Maybe versus going somewhere every day to move things around and feel busy, we all must sit more and live more in order to understand what even is worth spending time, materials and energy on.
Then, art needs people and spaces and institutions to believe in it for what it is actually doing and has the ability to do or not do. Remember also, the art is often not the person who made it, and should be seen as itself, although of course context is very important.
Art needs pure space to breathe, grow and explore and for that it needs true support. For this to occur it also needs more critical and discerning conversations by artists and institutions alike which would then also alter the conversations had with those who fund these spaces and works.
Maybe more than all though, art needs a different structure in how it’s acquired, paid for, resold.
Most other creative industries have residuals and structures to give back to the artist once something is sold or used in particular ways commercially post the artist’s original production of said work.
Art needs more extreme measures and sacrifice of comfort, a clearing out of riff raff and boot licking. Then, and only then will things have more flexibility and will there be a higher probability of more interesting work being made.
Also, we really need to look forward into what to prepare and do next but based on the present, and less at art history for help or guidance. Specifically referencing and upholding art of a certain time that didn’t care or think about the majority of the world outside of a specific class and accessibility to white bourgeois sensibilities. What’s the use for thinking about this work still and even learning so heavily about it in schools when it excludes the majority of us?

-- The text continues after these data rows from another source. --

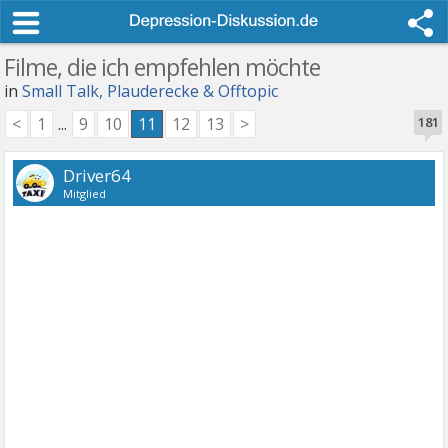
Filme, die ich empfehlen möchte
in
Small Talk, Plauderecke & Offtopic
<
1
...
9
10
11
12
13
>
181
Driver64
Mitglied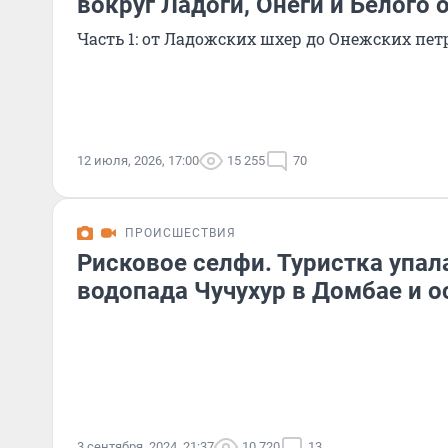
вокруг Ладоги, Онеги и Белого 
Часть 1: от Ладожских шхер до Онежских пе
12 июля, 2026, 17:00
15 255
70
ПРОИСШЕСТВИЯ
Рисковое селфи. Туристка упал
водопада Чучухур в Домбае и о
3 сентября, 2024, 21:37
10 720
13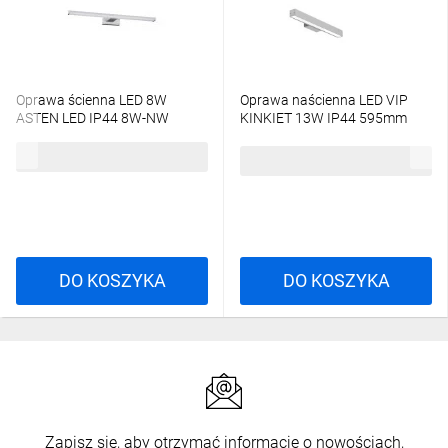
Oprawa ścienna LED 8W
Oprawa naścienna LED VIP
ASTEN LED IP44 8W-NW
KINKIET 13W IP44 595mm
450lm 4000K kinkiet 26680
szary PX0918225
92,37 zł
brutto
190,80 zł
brutto
DO KOSZYKA
DO KOSZYKA
Zapisz się, aby otrzymać informacje o nowościach,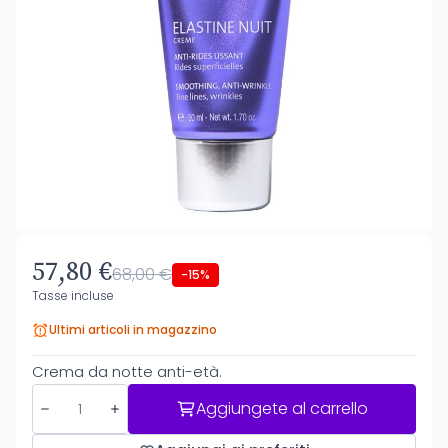
57,80 €
68,00 €
-15%
Tasse incluse
Ultimi articoli in magazzino
Crema da notte anti-età.
Aggiungete al carrello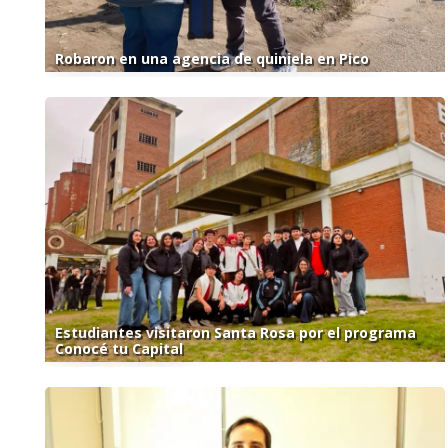
Robaron en una agencia de quiniela en Pico
Estudiantes visitaron Santa Rosa por el programa
Conocé tu Capital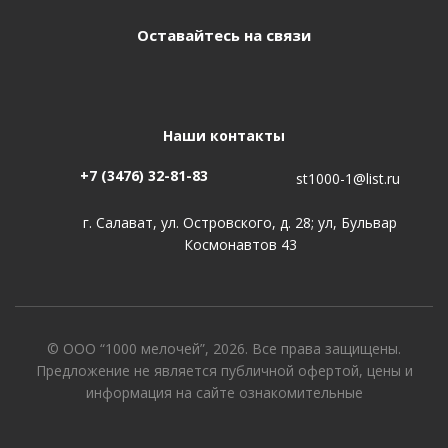
Оставайтесь на связи
Наши контакты
+7 (3476) 32-81-83
st1000-1@list.ru
г. Салават, ул. Островского, д. 28; ул, Бульвар
Космонавтов 43
© ООО “1000 мелочей”, 2026. Все права защищены.
Предложение не является публичной офертой, цены и
информация на сайте ознакомительные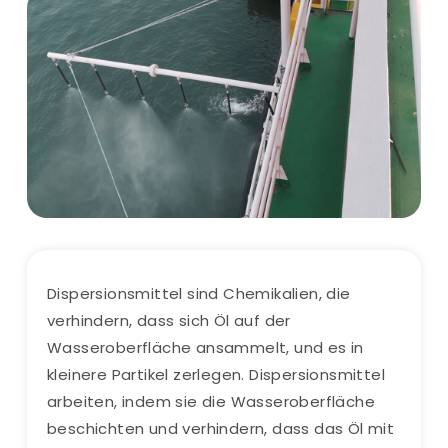
Dispersionsmittel sind Chemikalien, die
verhindern, dass sich Öl auf der
Wasseroberfläche ansammelt, und es in
kleinere Partikel zerlegen. Dispersionsmittel
arbeiten, indem sie die Wasseroberfläche
beschichten und verhindern, dass das Öl mit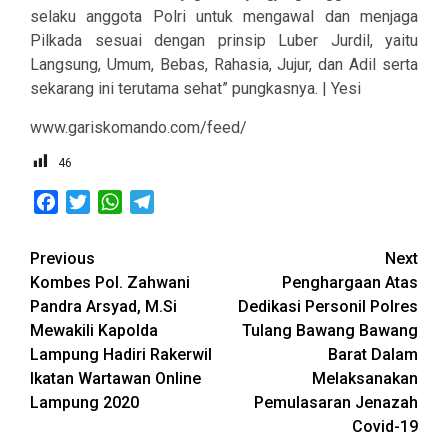
selaku anggota Polri untuk mengawal dan menjaga
Pilkada sesuai dengan prinsip Luber Jurdil, yaitu
Langsung, Umum, Bebas, Rahasia, Jujur, dan Adil serta
sekarang ini terutama sehat” pungkasnya. | Yesi
www.gariskomando.com/feed/
46
Facebook
Twitter
WhatsApp
Telegram
Post
Previous
Next
Kombes Pol. Zahwani
Penghargaan Atas
navigation
Pandra Arsyad, M.Si
Dedikasi Personil Polres
Mewakili Kapolda
Tulang Bawang Bawang
Lampung Hadiri Rakerwil
Barat Dalam
Ikatan Wartawan Online
Melaksanakan
Lampung 2020
Pemulasaran Jenazah
Covid-19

In relation to this, art needs less mimicry, it needs more inner looking and personal desire truly, not in the sense of I express myself through the refried abstract expression but it’s different because of the date and that I made it. In the same way that maybe is not that useful for the end point of an artwork being about the sheer fact that it’s reproduced like a work from the 17th century. There’s so much that art can still do, everything has not been done because the world is ending and there’s lots of new things to consider and try.
I make work, so it’s hard for me to procure a list of things that could be done without cutting into my own ideas or curiosities although I did just think to myself, what if there was funding for an artist to paint hospital interiors in a particular manner to soothe and support those there? There’s rooms for rehabilitation maybe which have a different stimulus activation in its painted approach, and then what about the furniture and sounds, smells, floor texture? There’s those military ships that were painted to be camouflage with particular striping, but then in spaces where we need the most aid and support, art is often nowhere to be found. Michael Heizer’s bunker in Nevada desert cost an estimated 40 million to make and was listed as a national monument, but I’m sure I’d much rather visit a sound bath of half a million varying wind chimes in a forest, while I drink juices that pair with these sounds. That’s of course if we are going adult theme park, but what about the more simple blind spots? Maybe a walk as artwork is still extremely powerful.